By Valentina Za and Giancarlo Navach
MILAN (Reuters) -Shares in UniCredit fell on Monday hit by a report of tensions between European Central Bank supervisors and the Italian bank over its capital distribution plans and presence in Russia.
Analysts said the report may signal a more restrictive approach to shareholder remuneration by the ECB, in a negative development for the entire sector.
"If confirmed, we would see the news very negatively for UniCredit and for EU banks, as they would convey a tightening of the ECB's approach ... just as profitability is growing," analysts at Mediobanca Securities said.
Shares in UniCredit fell 2% by 1547 GMT while the sector was up 1%, with analysts saying the report by the Financial Times had triggered profit taking on the stock.

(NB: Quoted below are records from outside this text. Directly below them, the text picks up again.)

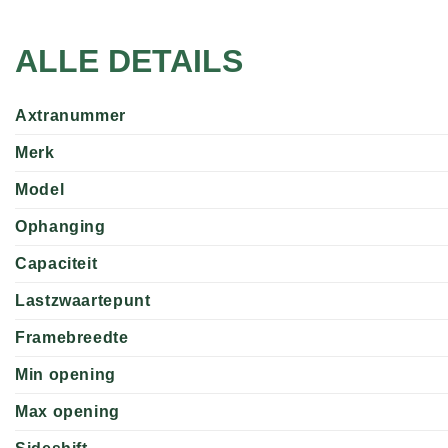
ALLE DETAILS
Axtranummer
Merk
Model
Ophanging
Capaciteit
Lastzwaartepunt
Framebreedte
Min opening
Max opening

Citing people familiar with the matter, the FT said relations between UniCredit and the ECB were tense after a number of letters where the two parties had exchanged different views on Russia and capital distribution.
The ECB declined to comment.
A spokesperson for UniCredit reiterated comments made to the FT saying the ECB had provided constant "challenge and guidance" during the strategic overhaul by Chief Executive Andrea Orcel, and that the regulator's "public support" showed its trust in the bank.
UniCredit in September received ECB's approval for a second share buyback tranche of up to 1 billion euros, with analysts welcoming the green light as a sign of a "case by case approach" and good news for the sector.
The COVID-19 pandemic had prompted the ECB to enforce a dividend ban and analysts are concerned that Europe's energy crisis and looming economic recession may trigger new restrictions.
Orcel has bet on dividends and buybacks to boost UniCredit's share price, which trades at 0.43 times the bank's tangible book value, compared with domestic rival Intesa Sanpaolo's 0.67.
Intesa, which has long made a trademark of its generous dividend policy, has delayed a 1.7 billion euro ECB approved buyback until it releases full-year results.
On Friday Intesa said it also wanted to see first how deep next year's recession will be, while it approved an interim dividend of 1.4 billion euros.
Despite the ECB's preference for dividends to be expressed as payout ratios, Orcel has set a distribution goal of more than 16 billion euros ($15.99 billion) to 2024, saying UniCredit should be able to deliver "the majority" of it even in a severe recession.
Together with Austria's Raiffeisen, UniCredit retains a presence in Russia. Having failed to extricate itself in the early days like Societe Generale, UniCredit would now need Moscow's approval to exit.
Even before that though, it had struggled to find a non-sanctioned buyer.
In the third quarter, Russia boosted UniCredit's results as loan repayments led to writebacks of provisions, but the capital hit in an extreme loss scenario rose slightly to 91 basis points of core capital from 80 basis points.
That would still leave UniCredit's core capital ratio at 14.5% in a worst case scenario, well above a 12.5-13.0% self-imposed minimum threshold and Intesa's 12.4% end-September level.